The ‘P’ in the chi-rho was the symbol for Mitheras, the sun god, which was why Constantine put it there.
Mithraism itself originated in Persia circa 400 A.D. but there aren’t half a lot of similarities between it and Christianity — far too many for healthy young enquiring minds. Mithraists, for example, believed in the trinity…long before Christians invented their third enigmatic member, the Holy Ghost. (What the hell is a Holy Ghost anyway? A bed sheet that’s been eaten by hungry moths?) In Mithraism baptisms were also common, using the sign of the cross on converts’ foreheads. Sunday was the day of worship. The chief festivals were what Christians would now call Christmas and Easter (after all…it’s a bit hard to fathom why New Year, which by rights ought to take place on Jesus’ birthday, actually happens one week later) and Mithra himself was born in a cave, to a virgin, on December the 25th, and died, during ‘Easter’, on a cross.
Hence the chi-rho!
Mithra was also considered to be the saviour of the world, the messiah if you like, his death having occurred to save everybody else on the planet and secure them an eternal afterlife.
All of this, 400 years before Jesus was even born. Talk about plagiarism. (So much for the ‘Gospel Truth’, eh?)
Constantine also gathered the Christian leaders of the day together (Christianity was a bit fractious even then) to produce a final consensus on what should, and, perhaps more importantly, shouldn’t be included in the New Testament.
That’s where the other versions of the gospel come in…the ones that didn’t quite make it to the final edit. One of these now missing books is apparently a lengthy surreal poem all about God and the sun and cellophane flowers and what have you, whilst another reckons that Jesus was gay. (No seriously…it does.
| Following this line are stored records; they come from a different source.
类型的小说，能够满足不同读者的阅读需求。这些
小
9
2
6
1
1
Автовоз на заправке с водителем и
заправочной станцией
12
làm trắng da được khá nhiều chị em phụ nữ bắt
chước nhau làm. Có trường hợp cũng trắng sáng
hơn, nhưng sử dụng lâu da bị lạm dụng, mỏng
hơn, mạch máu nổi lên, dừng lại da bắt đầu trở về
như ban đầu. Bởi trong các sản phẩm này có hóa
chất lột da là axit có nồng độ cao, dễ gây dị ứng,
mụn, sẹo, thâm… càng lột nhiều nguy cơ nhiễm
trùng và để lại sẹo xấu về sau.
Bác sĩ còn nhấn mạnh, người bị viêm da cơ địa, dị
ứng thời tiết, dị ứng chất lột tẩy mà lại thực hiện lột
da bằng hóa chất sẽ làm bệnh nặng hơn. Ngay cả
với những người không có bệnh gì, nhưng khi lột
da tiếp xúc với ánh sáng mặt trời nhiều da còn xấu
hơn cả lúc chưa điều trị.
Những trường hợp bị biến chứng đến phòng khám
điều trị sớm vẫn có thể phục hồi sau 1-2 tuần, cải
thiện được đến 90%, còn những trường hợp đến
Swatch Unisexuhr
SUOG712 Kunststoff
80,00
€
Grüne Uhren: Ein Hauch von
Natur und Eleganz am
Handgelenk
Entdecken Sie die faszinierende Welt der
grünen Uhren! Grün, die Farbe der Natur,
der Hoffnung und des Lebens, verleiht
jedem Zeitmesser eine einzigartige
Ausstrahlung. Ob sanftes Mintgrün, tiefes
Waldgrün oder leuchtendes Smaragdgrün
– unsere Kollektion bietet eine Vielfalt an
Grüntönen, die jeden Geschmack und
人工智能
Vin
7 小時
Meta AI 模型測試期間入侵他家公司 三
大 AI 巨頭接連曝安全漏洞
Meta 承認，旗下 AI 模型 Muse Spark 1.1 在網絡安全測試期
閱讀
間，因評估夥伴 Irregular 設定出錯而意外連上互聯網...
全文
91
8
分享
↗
So much for the Da Vinci Code.) That would explain a few matters, but let’s not bother going there.
So the New Testament, as we know it now, consists of a few (edited for content) stories written about Jesus some considerable time after his death, concentrating mainly on his ideas and his parables and so forth, with an awful lot of added Mithraism such as his childhood and his resurrection and so forth, for seasoning.
And that’s how it was for several centuries — the two religions mixed into one, with a sprinkling of other Pagan deities thrown in for good measure (which is where the holly and the ivy at Christmas originate, and the Easter eggs and chocolate bunnies), the Christian God sharing his throne with other Pagan Gods as and when it suited. And everyone was happy and got along fine and witches weren’t burned and the old ways weren’t stamped out.
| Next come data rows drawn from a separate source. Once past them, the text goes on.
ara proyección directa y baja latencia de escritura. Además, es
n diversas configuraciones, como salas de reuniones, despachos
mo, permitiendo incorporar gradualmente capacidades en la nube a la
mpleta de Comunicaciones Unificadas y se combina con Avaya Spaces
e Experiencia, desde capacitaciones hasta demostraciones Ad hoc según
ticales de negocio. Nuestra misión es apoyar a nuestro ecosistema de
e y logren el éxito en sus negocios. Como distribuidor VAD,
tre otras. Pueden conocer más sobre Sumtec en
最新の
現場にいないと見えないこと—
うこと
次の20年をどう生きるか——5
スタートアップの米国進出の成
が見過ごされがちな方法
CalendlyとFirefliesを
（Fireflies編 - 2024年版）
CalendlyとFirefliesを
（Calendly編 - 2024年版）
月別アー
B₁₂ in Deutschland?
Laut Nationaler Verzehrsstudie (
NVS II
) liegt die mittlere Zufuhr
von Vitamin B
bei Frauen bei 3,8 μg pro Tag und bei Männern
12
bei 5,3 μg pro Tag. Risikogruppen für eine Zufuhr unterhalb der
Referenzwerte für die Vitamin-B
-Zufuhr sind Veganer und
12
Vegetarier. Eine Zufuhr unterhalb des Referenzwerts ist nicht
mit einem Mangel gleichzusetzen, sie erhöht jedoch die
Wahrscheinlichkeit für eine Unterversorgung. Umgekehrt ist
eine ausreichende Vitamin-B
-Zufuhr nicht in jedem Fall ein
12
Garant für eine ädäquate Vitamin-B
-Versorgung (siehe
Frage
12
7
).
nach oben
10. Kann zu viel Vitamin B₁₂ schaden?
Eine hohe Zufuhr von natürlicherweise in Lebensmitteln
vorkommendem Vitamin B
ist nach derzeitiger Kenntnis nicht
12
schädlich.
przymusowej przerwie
The only trouble was that Constantine, being emperor and everything, had made Rome the head of this new conglomerate religion, which was fine at the time. However, several centuries on, and power hungry authorities being what they were decided on a more fundamentalist approach to the Christian doctrine. They’d already abandoned the ‘give your money to the poor’ line, and the ‘humble yourself’ routine, and the ‘if thine enemy strikes you offer them the other cheek’ stuff. After all, what’s the point in being the head of a big organisation if you’ve got to be pleasant to snivelling little peasants all the time?
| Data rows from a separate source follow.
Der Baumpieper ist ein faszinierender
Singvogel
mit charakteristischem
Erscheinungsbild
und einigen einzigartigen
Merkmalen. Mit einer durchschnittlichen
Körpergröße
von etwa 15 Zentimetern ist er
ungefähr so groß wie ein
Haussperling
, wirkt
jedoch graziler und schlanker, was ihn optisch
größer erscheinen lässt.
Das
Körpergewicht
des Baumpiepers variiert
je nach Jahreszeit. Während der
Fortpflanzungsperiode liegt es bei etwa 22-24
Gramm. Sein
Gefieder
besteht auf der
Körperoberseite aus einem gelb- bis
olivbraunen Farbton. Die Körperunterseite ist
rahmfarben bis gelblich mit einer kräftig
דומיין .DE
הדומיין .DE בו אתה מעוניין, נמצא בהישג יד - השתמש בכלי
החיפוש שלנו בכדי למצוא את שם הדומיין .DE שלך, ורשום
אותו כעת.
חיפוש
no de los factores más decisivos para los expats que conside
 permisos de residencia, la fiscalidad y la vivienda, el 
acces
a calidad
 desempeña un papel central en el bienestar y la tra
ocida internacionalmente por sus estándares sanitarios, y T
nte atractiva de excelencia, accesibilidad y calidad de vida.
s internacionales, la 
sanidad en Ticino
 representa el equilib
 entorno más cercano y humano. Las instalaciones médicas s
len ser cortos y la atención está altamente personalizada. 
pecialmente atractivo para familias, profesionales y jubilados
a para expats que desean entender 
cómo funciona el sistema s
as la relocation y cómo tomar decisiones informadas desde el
That’s when matters took a turn for the worse. The early Christians who’d tried to understand the nature of the universe through scientific experimentation and logical debate etc. (it was all part of God’s great plan, they believed, to unravel the workings of his creation) were suddenly shunned, slandered and eventually dumped on from a great height…namely Rome. The commandment ‘Thou shalt not kill’ had a silent amendment added to it by the church authorities, that being: “Unless the church decides that it’s all right, of course” and, as often happens with the best laid plans of mice, men and Roman emperors, matters spiralled out of control.
Anyhow, I’m probably as bored of writing this now as you are of reading it…so if you want to find out more I suggest that you go and do some research for yourselves. This sort of stuff’s worth bearing in mind though for future arguments and debates about the nature of religion. As Tony Robinson once put it, “How can you know where you’re going if you don’t know where you’ve come from?”
Dangling prepositions aside, he had a point I reckon.

And now, dear readers, what are your thoughts?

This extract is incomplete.